European Commission Approves Billions to Combat Illegal Migration
The European Commission has approved € 2.4 billion ($2.6 billion) funding to European Union (EU) member countries as they attempt to manage the impact of the increasing numbers of people migrating from North Africa and the Middle East.
Just over half of the budget, to be spread over the next five years, will be spent on border policing and security, including action to combat human trafficking gangs; whereas a smaller portion will be directed to projects for the reception, integration and return of migrants to their home countries.
However, the skew of funding towards border security and return programs has drawn criticism from migrants’ rights groups, who have branded the EU’s strategies short-sighted.
The Commission’s giant cash injection will mostly be funneled into national programs under two budgets: the Internal Security Fund (ISF) and the Asylum, Migration and Integration Fund (AMIF).
ISF programs to monitor and police national borders account for € 1.21 billion (US$ 1.31 billion) of the pot, whereas AMIF programs – which deal with migrants once they have arrived in a member country – will receive € 1.05 billion (US$ 1.17 billion).
Countries in the south of Europe received the largest allocations. Italy was granted € 558 million ($614 million), and Greece € 474 million ($530 million). Spain will receive € 522 million ($584 million).
Hungary, Bulgaria, Romania and Austria – all transit countries for those who wish to migrate to the richer countries of Western Europe – will also collect tens of millions to bolster border security and support their border police.
In a press release from the European Commission released Monday, a table of funding allocations showed that more than € 101 million ($113 million) is designated for “specific actions” in 14 member states. The European Commission did not respond to OCCRP’s request for a detailed breakdown.
Meanwhile, migrants’ rights groups are concerned that the funding may only offer short-term solutions.
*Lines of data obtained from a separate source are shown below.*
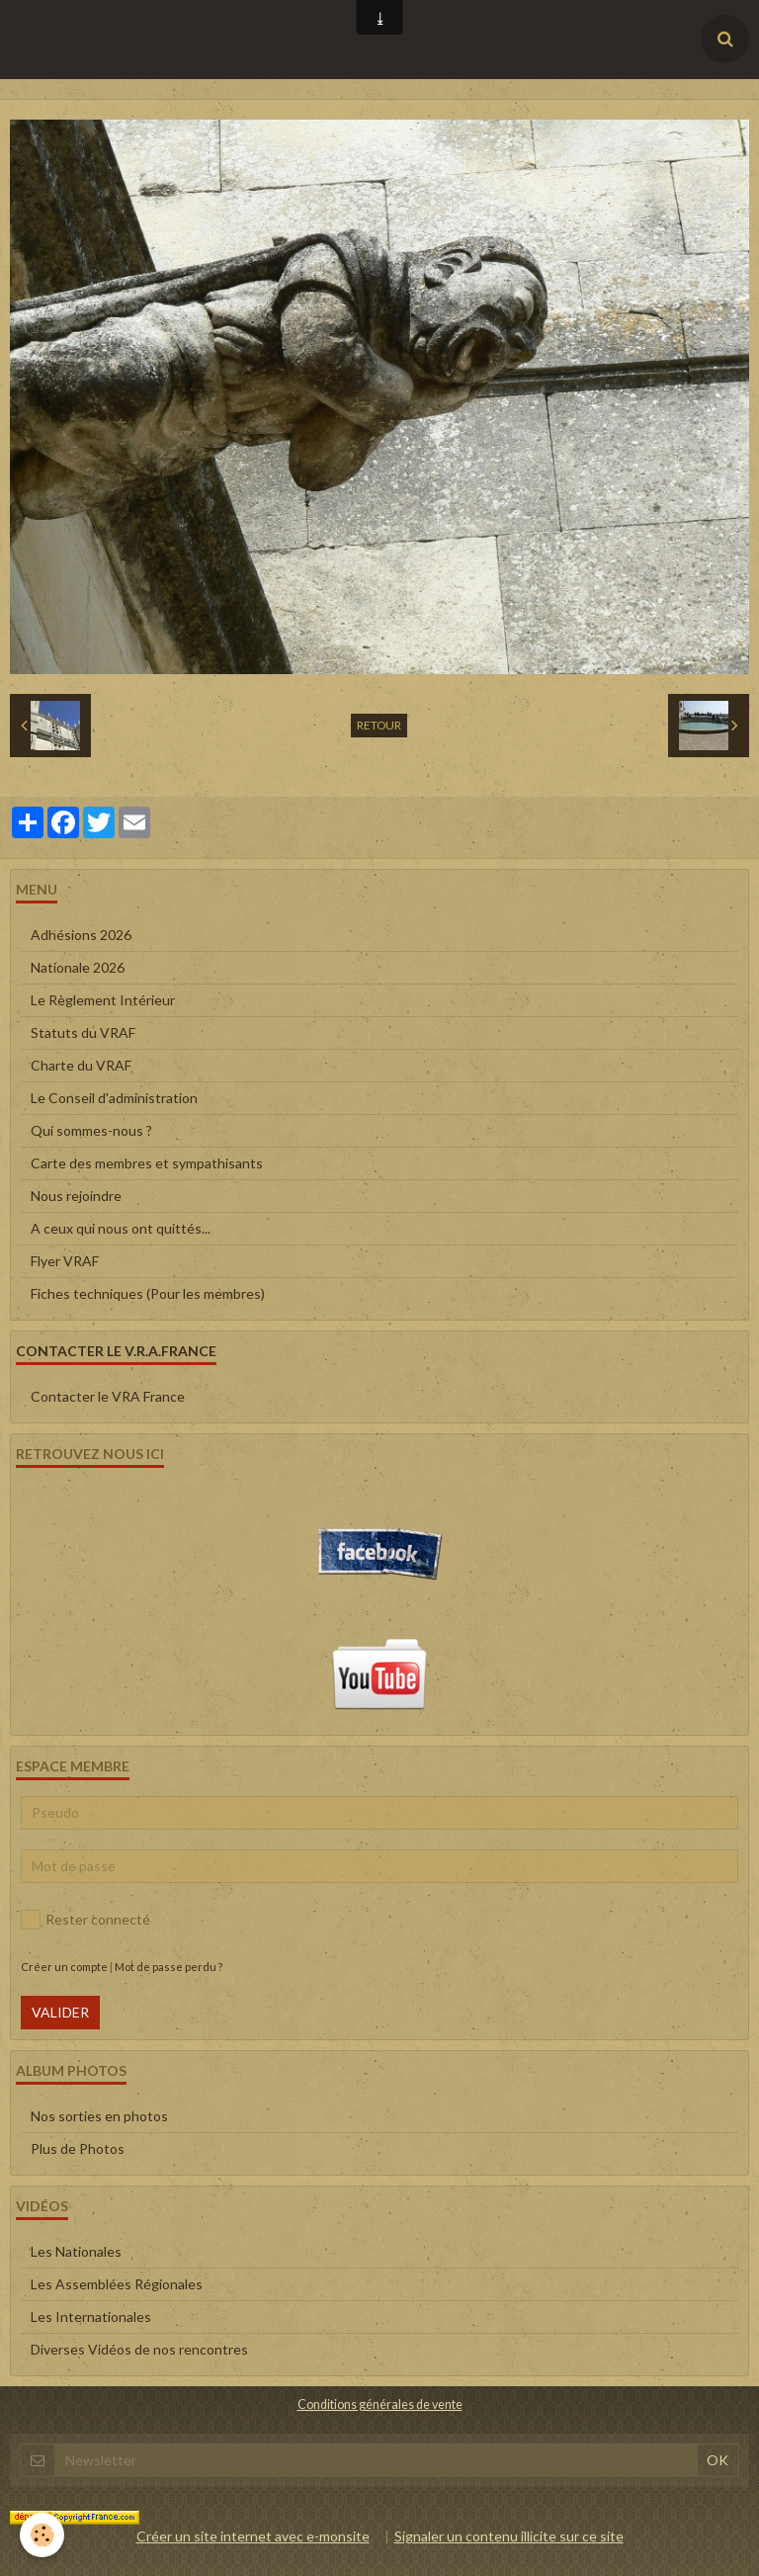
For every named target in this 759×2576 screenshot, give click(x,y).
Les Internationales (91, 2316)
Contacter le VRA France (108, 1396)
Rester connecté (85, 1920)
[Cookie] (42, 2535)
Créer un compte (64, 1966)
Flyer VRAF (65, 1260)
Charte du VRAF (81, 1065)
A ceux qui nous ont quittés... (121, 1228)
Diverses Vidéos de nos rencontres (139, 2349)
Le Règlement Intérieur (103, 999)
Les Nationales (76, 2251)
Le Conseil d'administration (114, 1097)
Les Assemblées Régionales (117, 2283)
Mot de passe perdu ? (168, 1966)
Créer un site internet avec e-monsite (253, 2536)
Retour (379, 725)
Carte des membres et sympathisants (147, 1163)
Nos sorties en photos (99, 2115)
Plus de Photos (78, 2148)
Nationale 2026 (78, 967)
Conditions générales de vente (380, 2404)
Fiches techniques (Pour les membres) (148, 1293)
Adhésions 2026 (81, 934)
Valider (60, 2012)
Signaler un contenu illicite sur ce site (509, 2536)
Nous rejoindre (76, 1195)
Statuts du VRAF (83, 1032)
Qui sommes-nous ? (91, 1130)
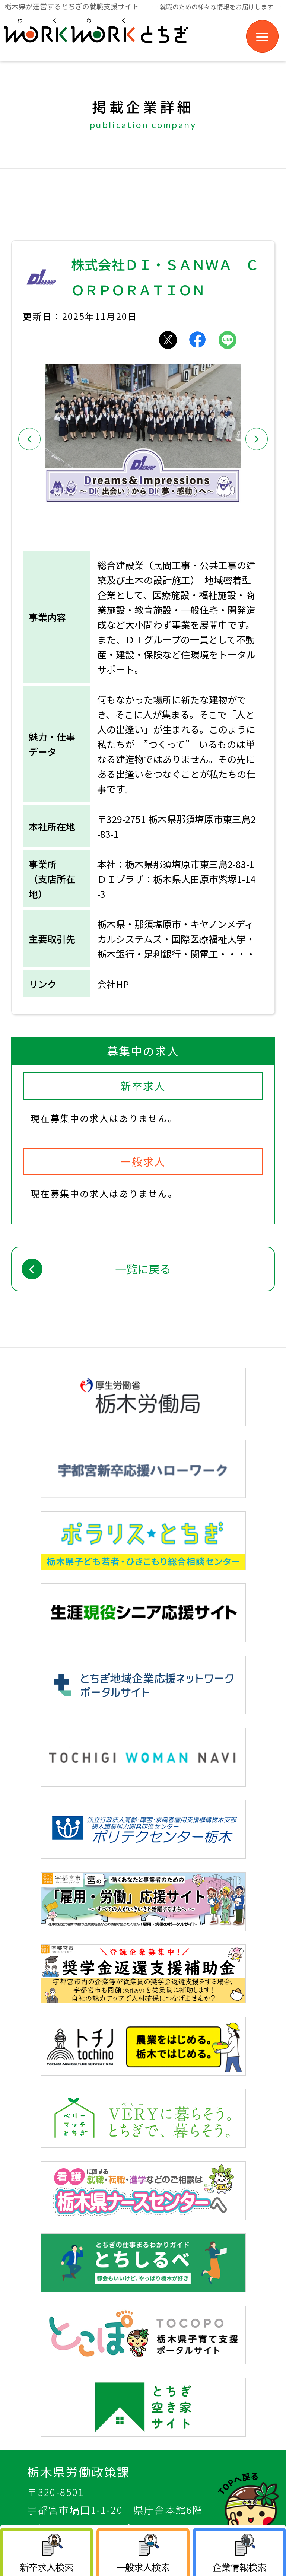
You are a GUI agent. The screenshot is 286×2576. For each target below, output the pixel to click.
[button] (29, 439)
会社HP (113, 983)
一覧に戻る (143, 1268)
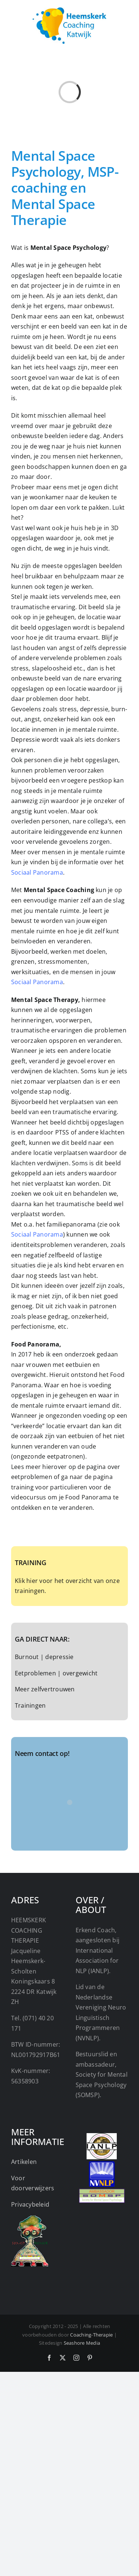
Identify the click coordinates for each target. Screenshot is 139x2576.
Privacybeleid (30, 2204)
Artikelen (24, 2162)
In the wake of a sharp rise this year in people attempting to cross from North Africa and the Middle East to EU member states, some human rights experts have noted the catch-22 faced by would-be migrants.
Those facing conflict in Syria or repressions in Eritrea cannot apply for asylum in Europe while they are still in their home countries; so they are forced into the arms of human traffickers who charge exorbitant fees and take liberties with their safety, bundling them into overcrowded boats or lorries.
Policy at the national and EU levels has taken aim at dismantling trafficking groups and making it physically harder for migrants to evade border controls, but more is needed, say experts.
“Increased funding to member states is to be welcomed,” said Maria Manieri, program officer for border and detention issues at the Platform for International Cooperation on Undocumented Migrants, PICUM. “However, the funds delegated to internal security funds (ISF) leave little space for integration procedure, housing, shelter, healthcare.”
She said that reintegration programs noted in EC press releases often comprised of sending migrants back to their home countries – many of whom came from environments of extreme hardship such as war or famine, and risked their lives to make a journey to safety.
“We are very critical about these because they serve the purpose of discouraging migrants from migrating,” she said. “There has to be a balance there.”
Meanwhile, EU member states have bickered over who should bear the resource costs of migrants once they arrive.
Hungary has urged its EU partners not to return to them any migrants who traveled through its borders to reach other countries. Meanwhile, it plans to complete a four-meter-high (12 feet) fence along the border with Serbia by November to prevent those attempting to pass illegally at the Serbia-Hungary crossings.
The migrants themselves continue to face danger in the course of their travel.
Last week, nearly 600 Libyans faced catastrophe as they tried to cross the Mediterranean Sea and their wooden boat capsized.
Around 400 migrants were rescued, but at least 25 died.
Since the start of 2015, French officials have intercepted more than 37,000 who were hoping to enter the United Kingdom through Calais, a bottleneck for people trying to reach England through the Eurotunnel without the proper documents.
Thousands of migrants have tried to get into the tunnel, resulting in several deaths in the past few weeks.
Most recently, a Sudanese man was hit by a truck, making him the ninth person to die in July.